-- Problem to solve --
The full set of records must be set down verbatim.

****************************************

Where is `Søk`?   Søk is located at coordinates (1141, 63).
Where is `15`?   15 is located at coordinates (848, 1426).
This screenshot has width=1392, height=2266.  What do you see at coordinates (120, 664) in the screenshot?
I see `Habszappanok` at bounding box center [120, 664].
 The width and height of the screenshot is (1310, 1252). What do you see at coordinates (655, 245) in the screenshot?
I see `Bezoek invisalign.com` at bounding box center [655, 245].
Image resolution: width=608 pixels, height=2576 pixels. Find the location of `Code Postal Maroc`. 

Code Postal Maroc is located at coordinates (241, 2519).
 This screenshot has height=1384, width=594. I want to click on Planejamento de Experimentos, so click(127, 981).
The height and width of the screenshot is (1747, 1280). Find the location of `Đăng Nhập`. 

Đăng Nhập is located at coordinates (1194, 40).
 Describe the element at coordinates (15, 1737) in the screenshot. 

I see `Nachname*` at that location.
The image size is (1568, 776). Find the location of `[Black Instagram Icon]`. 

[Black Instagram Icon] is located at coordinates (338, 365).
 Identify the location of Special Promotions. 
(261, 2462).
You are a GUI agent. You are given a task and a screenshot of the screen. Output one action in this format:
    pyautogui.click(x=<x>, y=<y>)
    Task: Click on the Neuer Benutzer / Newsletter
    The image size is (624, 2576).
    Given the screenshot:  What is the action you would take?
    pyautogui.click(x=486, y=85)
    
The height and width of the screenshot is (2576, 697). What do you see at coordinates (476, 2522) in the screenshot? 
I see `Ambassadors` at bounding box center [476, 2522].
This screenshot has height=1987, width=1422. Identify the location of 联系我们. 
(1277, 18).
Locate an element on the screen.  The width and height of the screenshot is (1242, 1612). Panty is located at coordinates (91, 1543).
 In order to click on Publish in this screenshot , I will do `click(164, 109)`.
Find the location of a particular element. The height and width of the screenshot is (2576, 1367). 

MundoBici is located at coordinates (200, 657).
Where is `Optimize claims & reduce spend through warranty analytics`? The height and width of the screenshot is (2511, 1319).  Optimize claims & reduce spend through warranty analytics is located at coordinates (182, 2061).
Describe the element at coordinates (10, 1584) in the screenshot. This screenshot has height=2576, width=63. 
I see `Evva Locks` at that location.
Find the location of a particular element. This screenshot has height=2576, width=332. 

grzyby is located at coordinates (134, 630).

****************************************

-- Response --
Where is `Søk`?   Søk is located at coordinates (1141, 63).
Where is `15`?   15 is located at coordinates (848, 1426).
This screenshot has width=1392, height=2266.  What do you see at coordinates (120, 664) in the screenshot?
I see `Habszappanok` at bounding box center [120, 664].
 The width and height of the screenshot is (1310, 1252). What do you see at coordinates (655, 245) in the screenshot?
I see `Bezoek invisalign.com` at bounding box center [655, 245].
Image resolution: width=608 pixels, height=2576 pixels. Find the location of `Code Postal Maroc`. 

Code Postal Maroc is located at coordinates (241, 2519).
 This screenshot has height=1384, width=594. I want to click on Planejamento de Experimentos, so click(127, 981).
The height and width of the screenshot is (1747, 1280). Find the location of `Đăng Nhập`. 

Đăng Nhập is located at coordinates (1194, 40).
 Describe the element at coordinates (15, 1737) in the screenshot. 

I see `Nachname*` at that location.
The image size is (1568, 776). Find the location of `[Black Instagram Icon]`. 

[Black Instagram Icon] is located at coordinates (338, 365).
 Identify the location of Special Promotions. 
(261, 2462).
You are a GUI agent. You are given a task and a screenshot of the screen. Output one action in this format:
    pyautogui.click(x=<x>, y=<y>)
    Task: Click on the Neuer Benutzer / Newsletter
    The image size is (624, 2576).
    Given the screenshot:  What is the action you would take?
    pyautogui.click(x=486, y=85)
    
The height and width of the screenshot is (2576, 697). What do you see at coordinates (476, 2522) in the screenshot? 
I see `Ambassadors` at bounding box center [476, 2522].
This screenshot has height=1987, width=1422. Identify the location of 联系我们. 
(1277, 18).
Locate an element on the screen.  The width and height of the screenshot is (1242, 1612). Panty is located at coordinates (91, 1543).
 In order to click on Publish in this screenshot , I will do `click(164, 109)`.
Find the location of a particular element. The height and width of the screenshot is (2576, 1367). 

MundoBici is located at coordinates (200, 657).
Where is `Optimize claims & reduce spend through warranty analytics`? The height and width of the screenshot is (2511, 1319).  Optimize claims & reduce spend through warranty analytics is located at coordinates (182, 2061).
Describe the element at coordinates (10, 1584) in the screenshot. This screenshot has height=2576, width=63. 
I see `Evva Locks` at that location.
Find the location of a particular element. This screenshot has height=2576, width=332. 

grzyby is located at coordinates (134, 630).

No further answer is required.